Action item »
Pictures excluded, output the lines of the data below between the one holding "Nożyce Midwest Kush’N-Kote Tinner mają" and the one holding "Santa Coloma de Gramenet", inclusive, exactly as they stand.

Stored entries »
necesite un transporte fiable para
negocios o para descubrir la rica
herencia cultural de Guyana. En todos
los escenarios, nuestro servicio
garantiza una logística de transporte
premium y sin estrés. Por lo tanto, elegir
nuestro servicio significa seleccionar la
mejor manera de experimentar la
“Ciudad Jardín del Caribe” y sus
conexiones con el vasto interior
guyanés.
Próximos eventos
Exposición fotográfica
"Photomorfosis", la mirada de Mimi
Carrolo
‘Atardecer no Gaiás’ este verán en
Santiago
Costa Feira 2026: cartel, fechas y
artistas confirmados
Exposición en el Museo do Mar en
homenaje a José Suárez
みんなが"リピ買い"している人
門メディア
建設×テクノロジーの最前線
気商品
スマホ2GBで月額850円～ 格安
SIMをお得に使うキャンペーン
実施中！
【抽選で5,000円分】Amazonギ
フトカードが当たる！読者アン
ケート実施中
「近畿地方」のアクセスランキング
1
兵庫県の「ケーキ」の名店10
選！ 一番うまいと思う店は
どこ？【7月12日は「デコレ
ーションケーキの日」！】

---

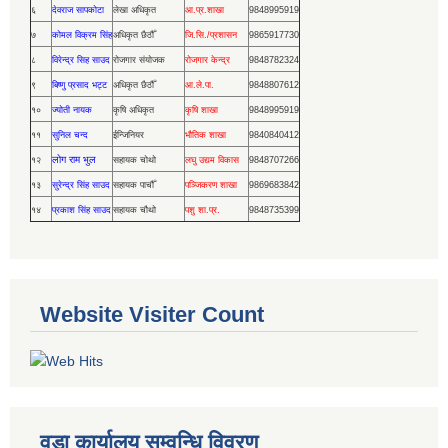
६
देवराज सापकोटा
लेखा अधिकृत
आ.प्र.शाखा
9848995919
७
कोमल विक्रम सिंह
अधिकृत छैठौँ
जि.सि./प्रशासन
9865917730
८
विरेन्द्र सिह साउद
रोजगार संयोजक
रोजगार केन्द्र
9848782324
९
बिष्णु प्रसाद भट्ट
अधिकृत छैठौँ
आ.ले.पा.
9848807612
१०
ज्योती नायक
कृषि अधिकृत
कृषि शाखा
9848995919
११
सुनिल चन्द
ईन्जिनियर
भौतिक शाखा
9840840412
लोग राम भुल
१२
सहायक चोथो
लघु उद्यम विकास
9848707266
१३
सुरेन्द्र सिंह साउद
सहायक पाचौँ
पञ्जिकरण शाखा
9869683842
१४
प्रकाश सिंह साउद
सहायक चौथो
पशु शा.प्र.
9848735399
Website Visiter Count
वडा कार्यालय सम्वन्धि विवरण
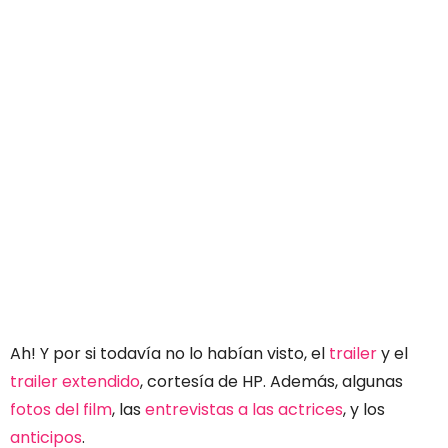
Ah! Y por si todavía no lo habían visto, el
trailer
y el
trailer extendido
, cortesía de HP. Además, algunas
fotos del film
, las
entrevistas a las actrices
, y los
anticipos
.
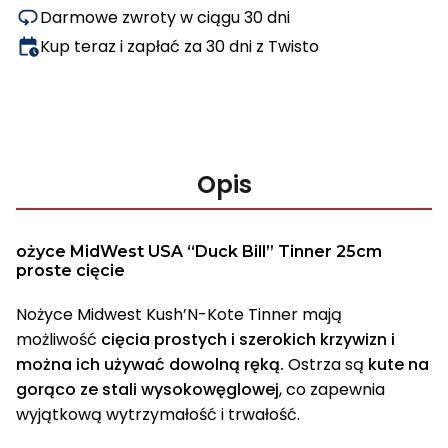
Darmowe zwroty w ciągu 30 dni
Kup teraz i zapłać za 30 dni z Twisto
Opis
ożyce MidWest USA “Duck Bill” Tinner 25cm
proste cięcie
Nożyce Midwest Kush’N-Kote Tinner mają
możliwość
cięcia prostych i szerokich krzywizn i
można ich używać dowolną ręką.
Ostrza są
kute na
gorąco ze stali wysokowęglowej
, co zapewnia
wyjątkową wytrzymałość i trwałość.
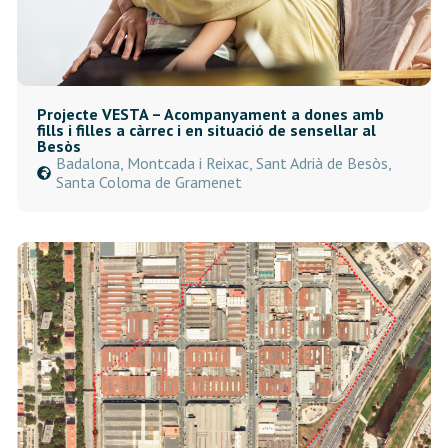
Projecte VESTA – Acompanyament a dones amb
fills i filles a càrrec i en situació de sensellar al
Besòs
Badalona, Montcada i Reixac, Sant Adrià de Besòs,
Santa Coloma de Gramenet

Answer to this task »
Nożyce Midwest Kush’N-Kote Tinner mają
możliwość
cięcia prostych i szerokich krzywizn i
można ich używać dowolną ręką.
Ostrza są
kute na
gorąco ze stali wysokowęglowej
, co zapewnia
wyjątkową wytrzymałość i trwałość.
Projecte VESTA – Acompanyament a dones amb
fills i filles a càrrec i en situació de sensellar al
Besòs
Badalona, Montcada i Reixac, Sant Adrià de Besòs,
Santa Coloma de Gramenet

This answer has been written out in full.